The Committee for Medicinal Products for Human Use (CHMP) is the committee of the European Medicines Agency (EMA) responsible for human medicines.
The CHMP also evaluates nationally authorized medicines submitted to the EMA for their harmonized position in the EU. In addition, the CHMP and its working groups contribute to drug development and drug regulation.
Pfizer Inc. is an American multinational company, one of the largest pharmaceutical companies in the world. The company produced the most popular drug in the world, Lipitor; This drug is used to lower blood cholesterol levels and was sold for $125 billion between 1997 and 2012.

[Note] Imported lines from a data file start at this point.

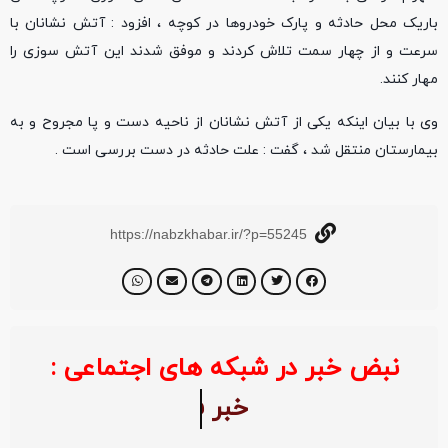
باریک محل حادثه و پارک خودروها در کوچه ، افزود : آتش نشانان با
سرعت و از چهار سمت تلاش کردند و موفق شدند این آتش سوزی را
مهار کنند.
وی با بیان اینکه یکی از آتش نشانان از ناحیه دست و پا مجروح و به
بیمارستان منتقل شد ، گفت : علت حادثه در دست بررسی است .
https://nabzkhabar.ir/?p=55245
نبض خبر در شبکه های اجتماعی :
خبر 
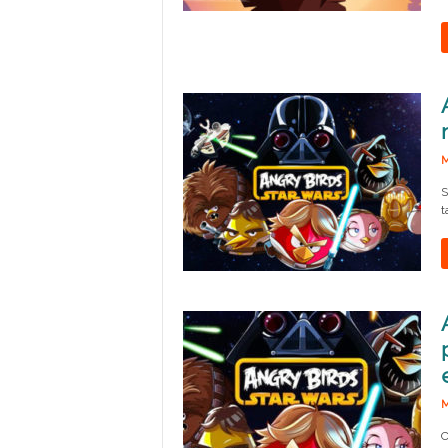
M
S
t
M
C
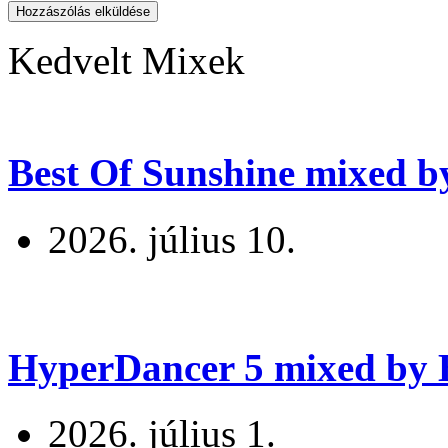
Hozzászólás elküldése
Kedvelt Mixek
Best Of Sunshine mixed b
2026. július 10.
HyperDancer 5 mixed by B
2026. július 1.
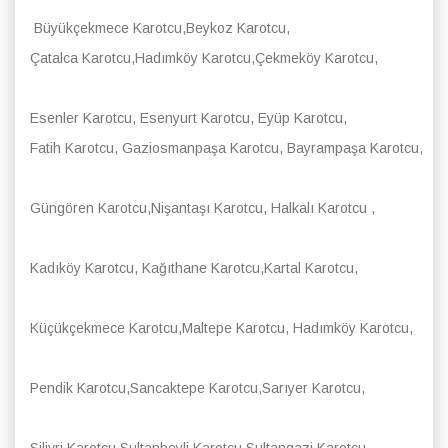
Büyükçekmece Karotcu,Beykoz Karotcu,
Çatalca Karotcu,Hadımköy Karotcu,Çekmeköy Karotcu,
Esenler Karotcu, Esenyurt Karotcu, Eyüp Karotcu,
Fatih Karotcu, Gaziosmanpaşa Karotcu, Bayrampaşa Karotcu,
Güngören Karotcu,Nişantaşı Karotcu, Halkalı Karotcu ,
Kadıköy Karotcu, Kağıthane Karotcu,Kartal Karotcu,
Küçükçekmece Karotcu,Maltepe Karotcu, Hadımköy Karotcu,
Pendik Karotcu,Sancaktepe Karotcu,Sarıyer Karotcu,
Silivri Karotcu,Sultanbeyli Karotcu,Sultangazi Karotcu,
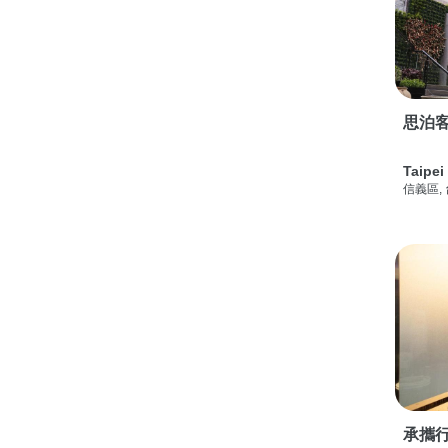
思泊客
Taipei
信義區,
承攜行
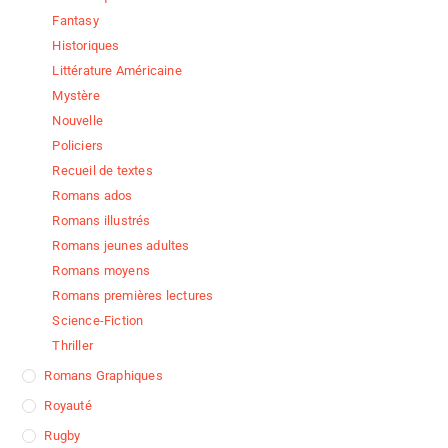
Fantasy
Historiques
Littérature Américaine
Mystère
Nouvelle
Policiers
Recueil de textes
Romans ados
Romans illustrés
Romans jeunes adultes
Romans moyens
Romans premières lectures
Science-Fiction
Thriller
Romans Graphiques
Royauté
Rugby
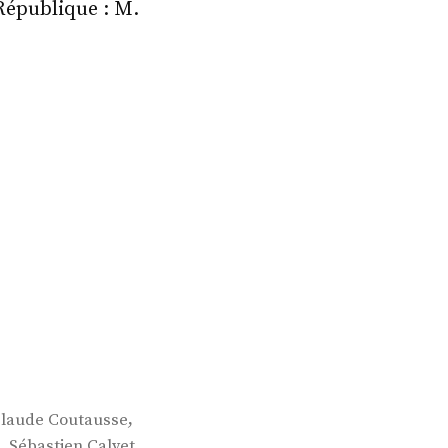
République : M.
,
Claude Coutausse
,
Sébastien Calvet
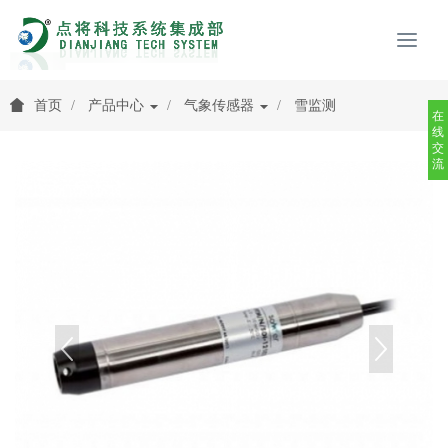
首页
产品中心
气象传感器
雪监测
在
线
交
流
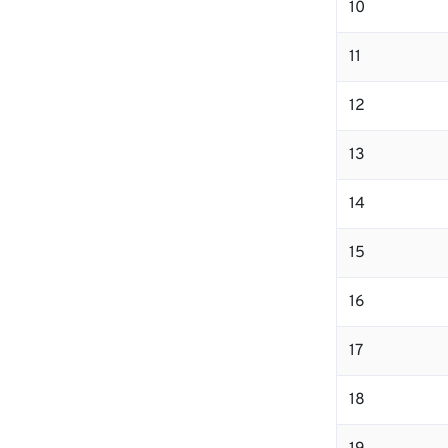
10
11
12
13
14
15
16
17
18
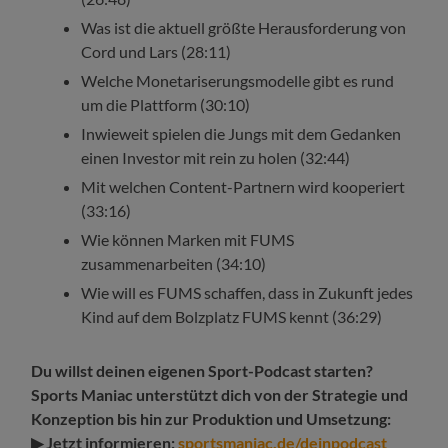
Was ist die aktuell größte Herausforderung von
Cord und Lars (28:11)
Welche Monetariserungsmodelle gibt es rund
um die Plattform (30:10)
Inwieweit spielen die Jungs mit dem Gedanken
einen Investor mit rein zu holen (32:44)
Mit welchen Content-Partnern wird kooperiert
(33:16)
Wie können Marken mit FUMS
zusammenarbeiten (34:10)
Wie will es FUMS schaffen, dass in Zukunft jedes
Kind auf dem Bolzplatz FUMS kennt (36:29)
Du willst deinen eigenen Sport-Podcast starten?
Sports Maniac unterstützt dich von der Strategie und
Konzeption bis hin zur Produktion und Umsetzung:
▶ Jetzt informieren:
sportsmaniac.de/deinpodcast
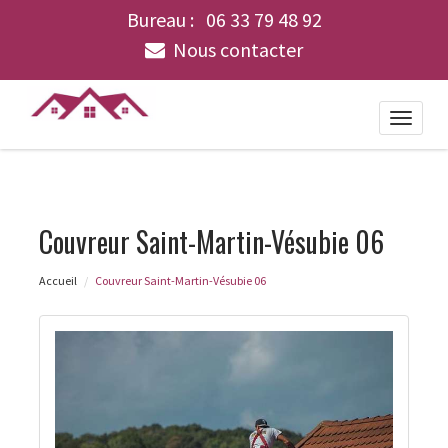
Bureau :
06 33 79 48 92
Nous contacter
Toggle
naviga
Couvreur Saint-Martin-Vésubie 06
Accueil
Couvreur Saint-Martin-Vésubie 06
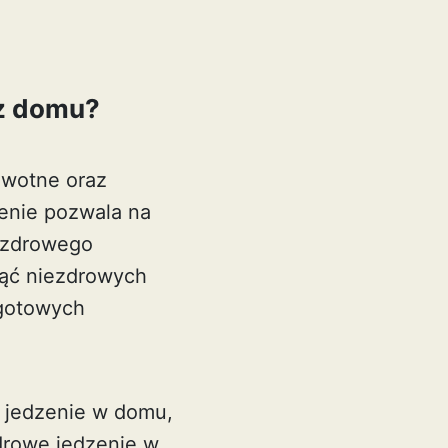
 z domu?
owotne oraz
enie pozwala na
a zdrowego
nąć niezdrowych
 gotowych
c jedzenie w domu,
drowe jedzenie w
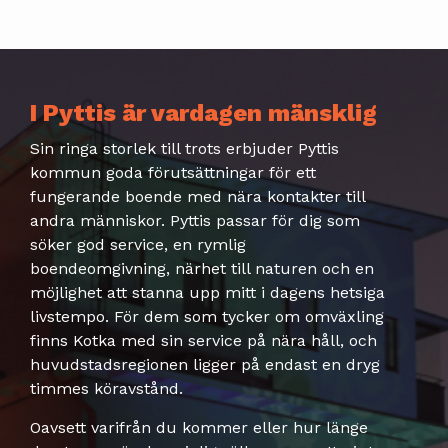
I Pyttis är vardagen mänsklig
Sin ringa storlek till trots erbjuder Pyttis
kommun goda förutsättningar för ett
fungerande boende med nära kontakter till
andra människor. Pyttis passar för dig som
söker god service, en rymlig
boendeomgivning, närhet till naturen och en
möjlighet att stanna upp mitt i dagens hetsiga
livstempo. För dem som tycker om omväxling
finns Kotka med sin service på nära håll, och
huvudstadsregionen ligger på endast en dryg
timmes köravstånd.
Oavsett varifrån du kommer eller hur länge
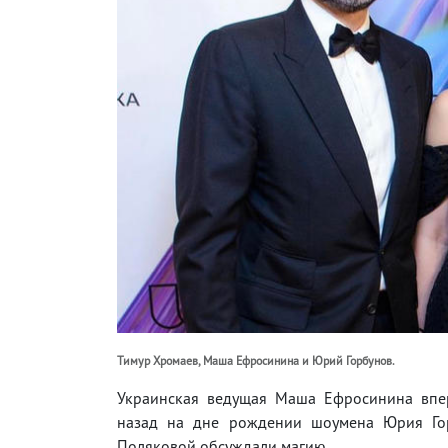
Тимур Хромаев, Маша Ефросинина и Юрий Горбунов.
Украинская ведущая Маша Ефросинина впер
назад на дне рождении шоумена Юрия Гор
Поляковой обсуждали магию.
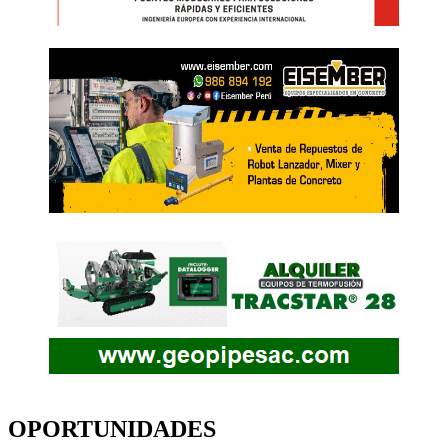
OPORTUNIDADES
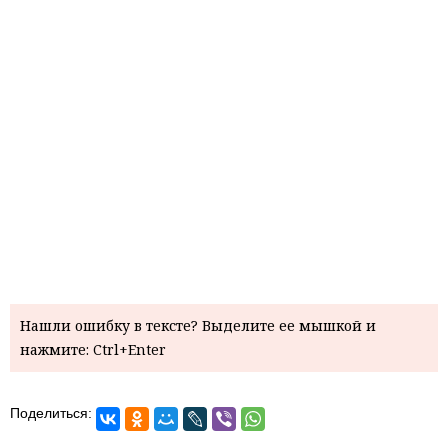
Нашли ошибку в тексте? Выделите ее мышкой и
нажмите: Ctrl+Enter
Поделиться:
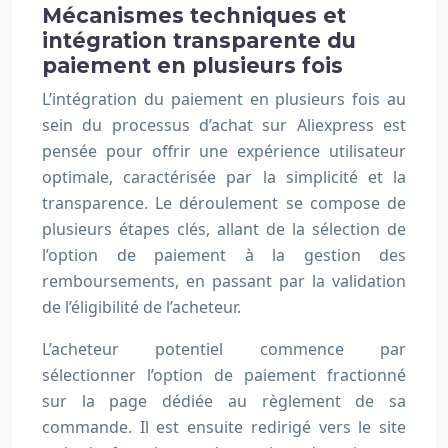
Mécanismes techniques et
intégration transparente du
paiement en plusieurs fois
L’intégration du paiement en plusieurs fois au
sein du processus d’achat sur Aliexpress est
pensée pour offrir une expérience utilisateur
optimale, caractérisée par la simplicité et la
transparence. Le déroulement se compose de
plusieurs étapes clés, allant de la sélection de
l’option de paiement à la gestion des
remboursements, en passant par la validation
de l’éligibilité de l’acheteur.
L’acheteur potentiel commence par
sélectionner l’option de paiement fractionné
sur la page dédiée au règlement de sa
commande. Il est ensuite redirigé vers le site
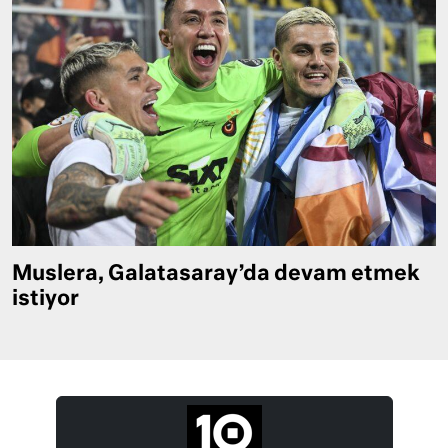
Muslera, Galatasaray’da devam etmek
istiyor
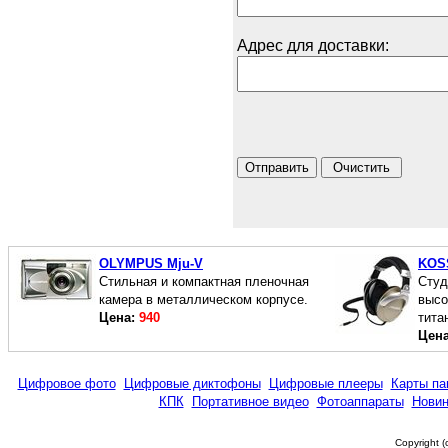
Адрес для доставки:
OLYMPUS Mju-V
KOS
Стильная и компактная пленочная
Студ
камера в металлическом корпусе.
высо
Цена:
940
тита
Цен
Цифровое фото
Цифровые диктофоны
Цифровые плееры
Карты па
КПК
Портативное видео
Фотоаппараты
Новин
Copyright 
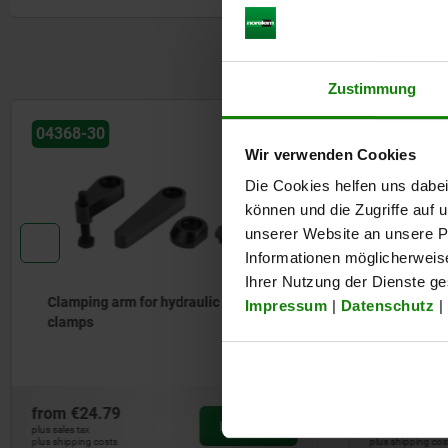
Zustimmung
Wir verwenden Cookies
Die Cookies helfen uns dabei
können und die Zugriffe auf
unserer Website an unsere Pa
Informationen möglicherweis
Ihrer Nutzung der Dienste g
Impressum
|
Datenschutz
|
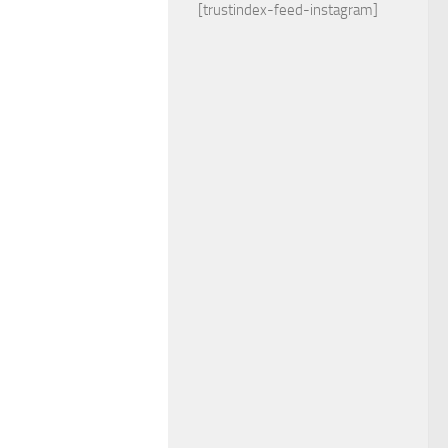
[trustindex-feed-instagram]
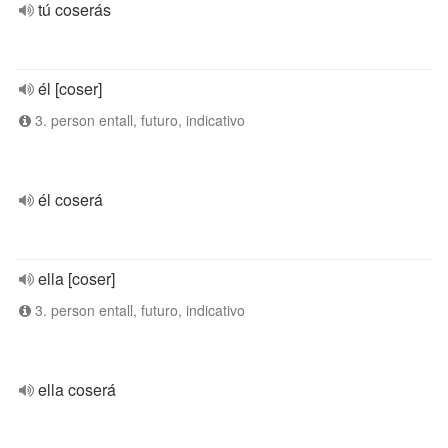
tú coserás
él [coser]
3. person entall, futuro, indicativo
él coserá
ella [coser]
3. person entall, futuro, indicativo
ella coserá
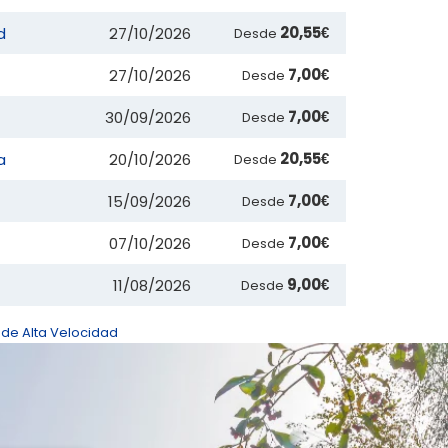
20,55€
d
27/10/2026
Desde
7,00€
27/10/2026
Desde
7,00€
30/09/2026
Desde
20,55€
a
20/10/2026
Desde
7,00€
15/09/2026
Desde
7,00€
07/10/2026
Desde
9,00€
11/08/2026
Desde
 de Alta Velocidad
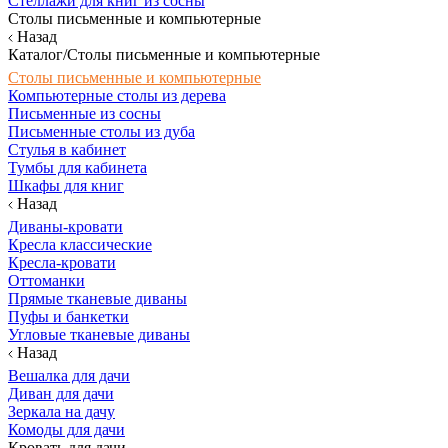
Стеллажи для книг из сосны
Столы письменные и компьютерные
Назад
Каталог/Столы письменные и компьютерные
Столы письменные и компьютерные
Компьютерные столы из дерева
Письменные из сосны
Письменные столы из дуба
Стулья в кабинет
Тумбы для кабинета
Шкафы для книг
Назад
Диваны-кровати
Кресла классические
Кресла-кровати
Оттоманки
Прямые тканевые диваны
Пуфы и банкетки
Угловые тканевые диваны
Назад
Вешалка для дачи
Диван для дачи
Зеркала на дачу
Комоды для дачи
Кровать для дачи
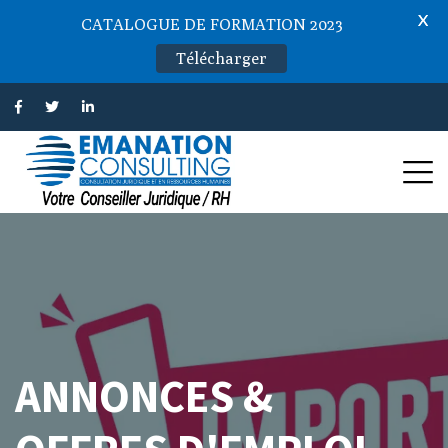
X
CATALOGUE DE FORMATION 2023
Télécharger
ANNONCES &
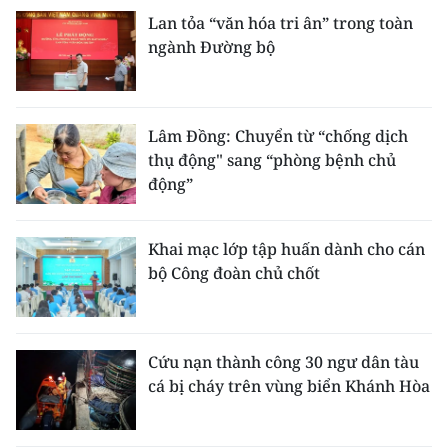
Lan tỏa “văn hóa tri ân” trong toàn
ngành Đường bộ
Lâm Đồng: Chuyển từ “chống dịch
thụ động" sang “phòng bệnh chủ
động”
Khai mạc lớp tập huấn dành cho cán
bộ Công đoàn chủ chốt
Cứu nạn thành công 30 ngư dân tàu
cá bị cháy trên vùng biển Khánh Hòa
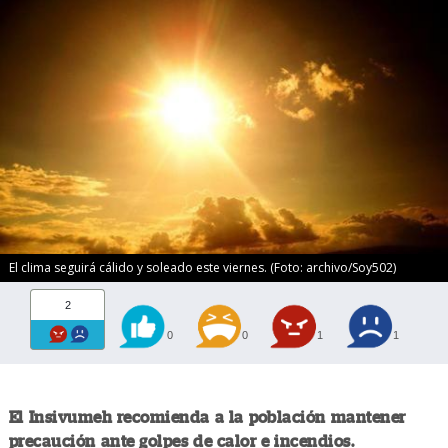
El clima seguirá cálido y soleado este viernes. (Foto: archivo/Soy502)
2
0
0
1
1
El Insivumeh recomienda a la población mantener
precaución ante golpes de calor e incendios.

The vaccine is transported according to the “cold chain” principle – at each stage, strict maintenance of the temperature regime is ensured. At the same time, each level has its own responsible organization.
Transportation of vaccines takes place in 4 stages:
1. From the manufacturer to the hubs of the Single Distributor;
2. From the hubs of the Single Distributor to the warehouses of the regional health departments;
3. From warehouses of regional health departments to medical organizations;
4. Storage in medical organizations before use.